Multiple sclerosis (MS) is a disease of the central nervous system that impedes the flow of information. This is because the immune system attacks the protective covers of nerves and causes communication problems between the brain and the rest of the body. Eventually, the disease can cause the nerves themselves to break down.
MS is the most widespread neurological condition amongst young adults internationally. The condition is two to three times more common in women than in men, and diagnosis is usually between ages 20 and 50.
Most people with MS have a “relapsing-remitting” disease course. That means they’ll experience periods of new symptoms or relapses, and then usually go into periods of remission.

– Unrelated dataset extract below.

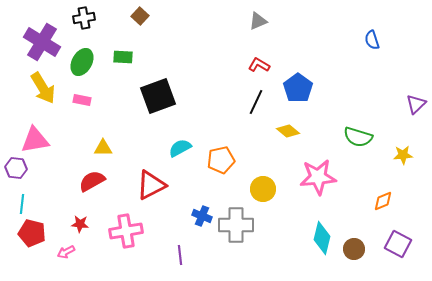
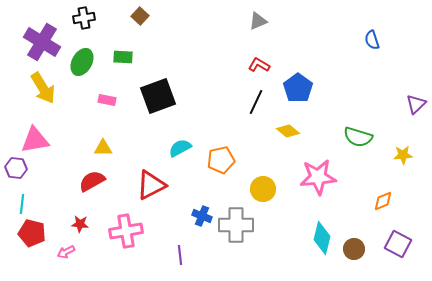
pink rectangle: moved 25 px right
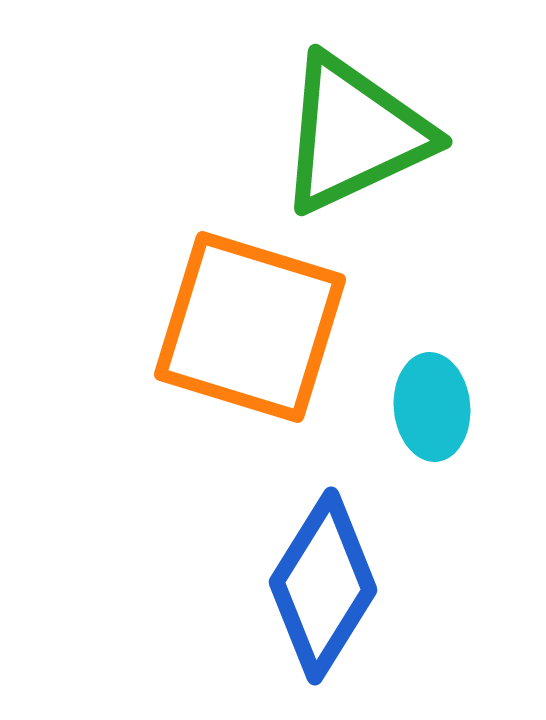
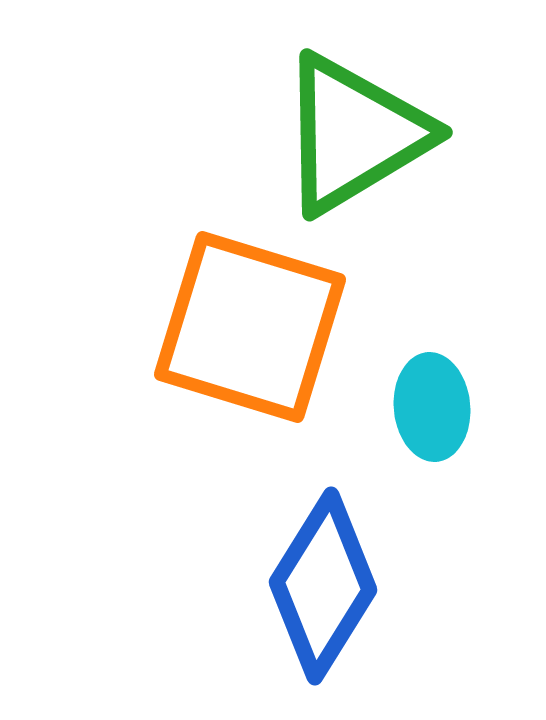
green triangle: rotated 6 degrees counterclockwise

Because MS affects the central nervous system, which controls all the actions in the body, signs of the condition are wide in range. Symptoms of MS differs between people and over the course of the disease, depending on the affected nerve fibers. The warning signs of MS are as follows:
Visual problems are one of the most common symptoms of MS. Inflammation disturbs the optic nerve and hinders vision. This can cause blurred vision, double vision, and partial or complete loss of vision (usually in one eye at a time). Red-green color distortion and poor contrast vision are also common. Additionally, pain when looking up or to one side can occur.
Tingling and numbness
MS affects nerves in the brain and spinal cord and therefore can send conflicting signals around the body. Sometimes no signals are sent, which can result in numbness of the face, body, or extremities (arms and legs). Additionally, patients might feel tingling or pain in various parts of the body. For example, when the neck is bent forward, unpleasant electric-shock sensations may occur.
Spasms and stiffness
Caused by damaged nerve fibers in the spinal cord and brain, chronic pain and involuntary muscle spasms are common. People with MS might experience stiff muscles and joints, and uncontrollable jerking movements. Involuntary muscle spasms can occur in any of the limbs but are most common in the legs.
Loss of balance
People with MS may feel off balance and lightheaded, or have the sensation that they or their surroundings are spinning (a condition called vertigo).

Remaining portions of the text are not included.